THE male kangaroo that was sedated and removed from Cook Park on Wednesday afternoon received specialist veterinary treatment for an injured tail and foot, and is recovering at an animal rehabilitation compound.
WIRES spokesman Justin McKee said members decided to removed the animal from the park after being contacted by an onlooker who was concerned about its welfare, particularly as the park was surrounded by four busy roads, including the Mitchell Highway.
Mr McKee said while nearby roads would have proved hazardous for the kangaroo, it wasn’t viable for him to live in the park.
“The park just didn’t have the habitat to support him, he couldn’t have survived if he’d have stayed there,” he said.

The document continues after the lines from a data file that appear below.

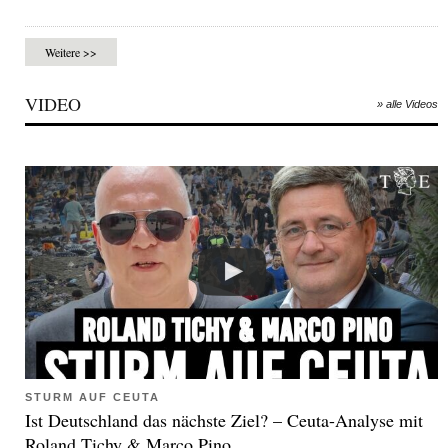
Weitere >>
VIDEO
» alle Videos
STURM AUF CEUTA
Ist Deutschland das nächste Ziel? – Ceuta-Analyse mit
Roland Tichy & Marco Pino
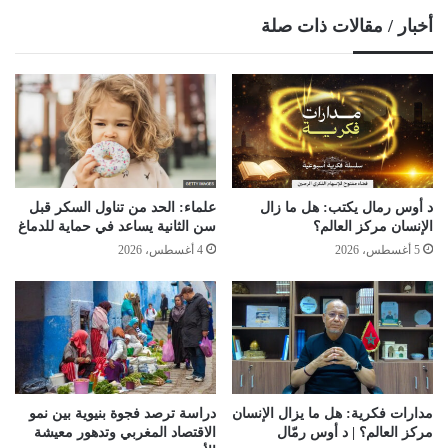
أخبار / مقالات ذات صلة
د أوس رمال يكتب: هل ما زال
علماء: الحد من تناول السكر قبل
الإنسان مركز العالم؟
سن الثانية يساعد في حماية للدماغ
5 أغسطس، 2026
4 أغسطس، 2026
مدارات فكرية: هل ما يزال الإنسان
دراسة ترصد فجوة بنيوية بين نمو
مركز العالم؟ | د أوس رمّال
الاقتصاد المغربي وتدهور معيشة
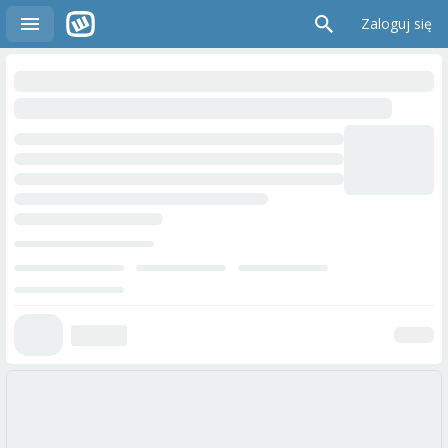
Zaloguj się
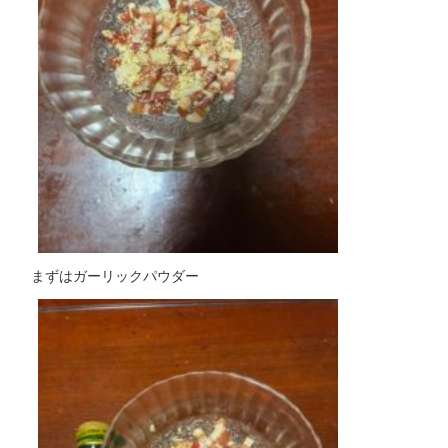
まずはガーリックパウダー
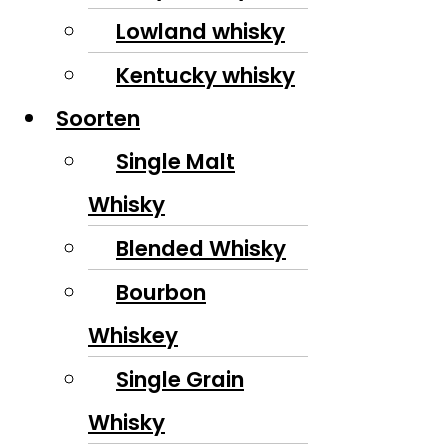
Lowland whisky
Kentucky whisky
Soorten
Single Malt
Whisky
Blended Whisky
Bourbon
Whiskey
Single Grain
Whisky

“We are happy to move animals to more appropriate habitats where their welfare isn’t at risk.”
Mr McKee said the kangaroo’s relaxed behaviour in the park suggested he may have come in close proximity to humans in the past, which was not surprising as kangaroo colonies were often found in recreational areas close to houses or on golf courses.
Mr McKee said volunteer consulting ecologist Ray Mjadwesch was contacted to help sedate and remove the animal from the park.
He is regularly used by WIRES, the police, vets and other animal rescue organisations around the central west.
Mr Mjadwesch used a dart gun to sedate the kangaroo for about 90 minutes until he could be sedated further, treated by a veterinarian and given antibiotics.
He said the injures to the animal’s tail and foot suggested he may have gotten caught in a fence or was hurt while attempting to jump a fence.
Mr Mjadwesch said the kangaroo was lucky to have been captured.
“He was lost and he probably would have died,” he said.